Depois, circunstâncias de um certo positivismo imposto por interesses, excessivamente lucrativos, a emoção foi abocanhada pela indústria médico-farmacêutica; e no homem, como se não bastasse sua crescente revelação pederasta, depois de muita lavagem com mangueira, regador e bico, resolveram por dedicação profissional introduzir o dedo fura-bolo, e há aqueles que prefeririam o maior-de-todos.

Hoje são inúmeros os pacientes do urologista conhecidos como “as viúvas do Dr. Pinto”, porque só tem direito de fazer a revisão da próstata uma vez por ano, na base de seis em seis meses, sem que o detalhe chame a atenção; desde modo eles têm o resto do ano para enviuvar. E esperar pacientemente como as mulheres gregas da canção popular do Chico.

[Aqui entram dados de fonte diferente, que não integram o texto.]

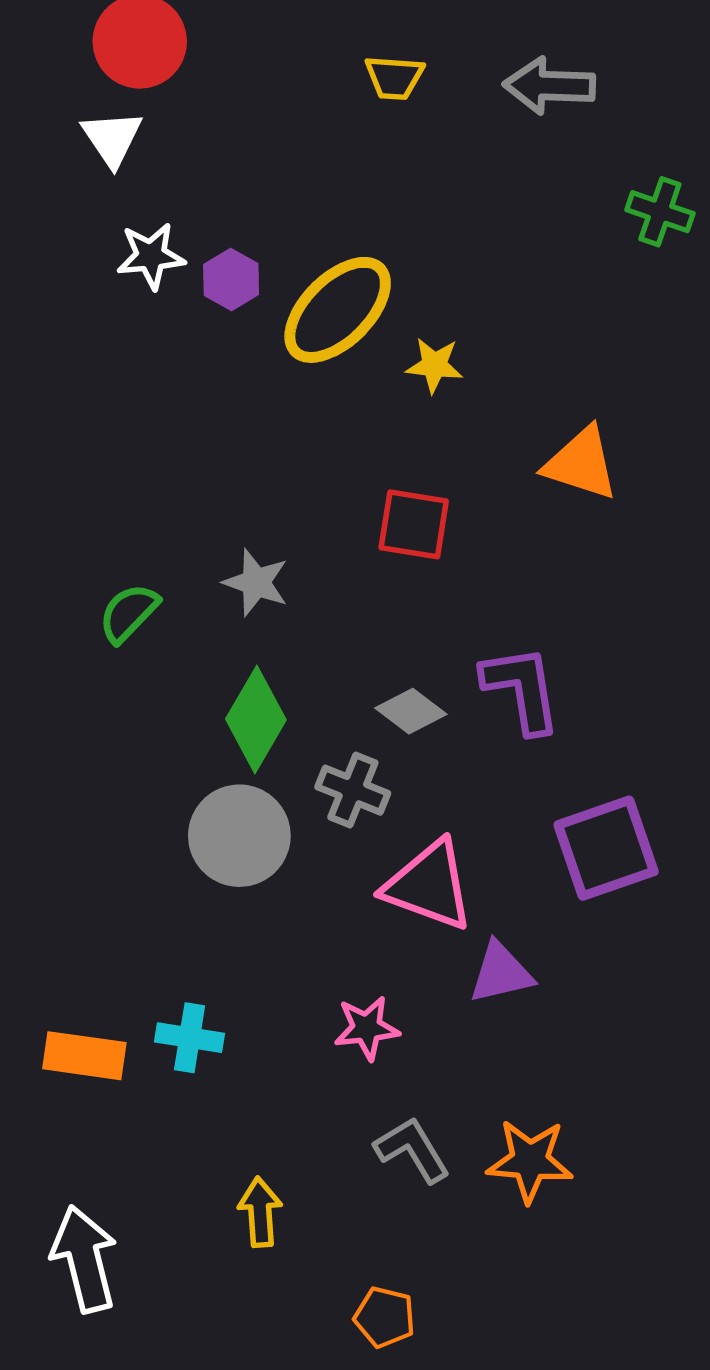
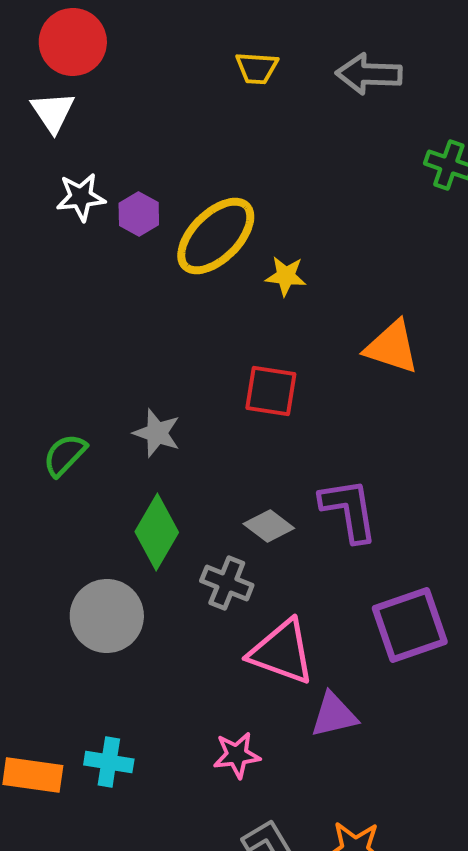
gray circle: (239, 836) -> (107, 616), moved

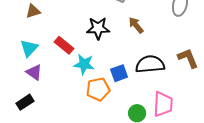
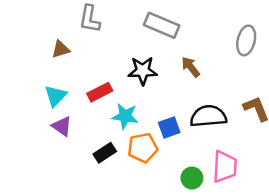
red rectangle: (64, 45) -> (100, 92), turned -66
black rectangle: (25, 102) -> (105, 153), moved

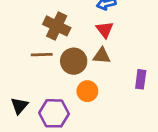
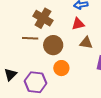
red triangle: (105, 30) -> (78, 24), turned 48
brown triangle: (102, 56) -> (86, 43), moved

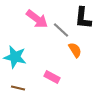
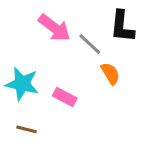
pink rectangle: (52, 77) -> (65, 97), moved

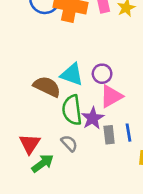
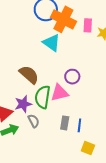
cyan triangle: (72, 75) -> (51, 43), moved
pink triangle: (111, 96) -> (59, 93), moved
purple star: (93, 118) -> (23, 104), moved

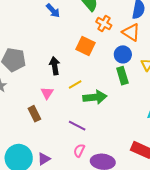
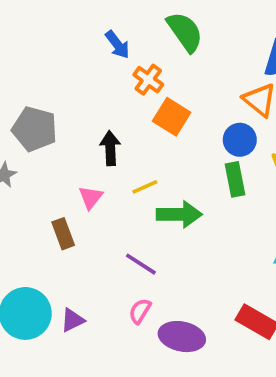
orange cross: (104, 24) -> (148, 80), moved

A gonorréia do começo do século XX não é a mesma que a do dia de hoje. A de hoje, trata-se de uma gonorréia recheada pelos ingredientes dos antibióticos. Não se cura mais, com sofreguidão, com uma certa dosagem de sonho e esperança de, o enfermeiro que piscava e tremia o olho e aplicava o tratamento na juventude, pudesse enfim concluir que o caso tinha cura, que tinha conseguido desfazer o calo gonocócico da superfície da próstata através de massagens com o fura-bolo; enfim, que o pênis não ia cair.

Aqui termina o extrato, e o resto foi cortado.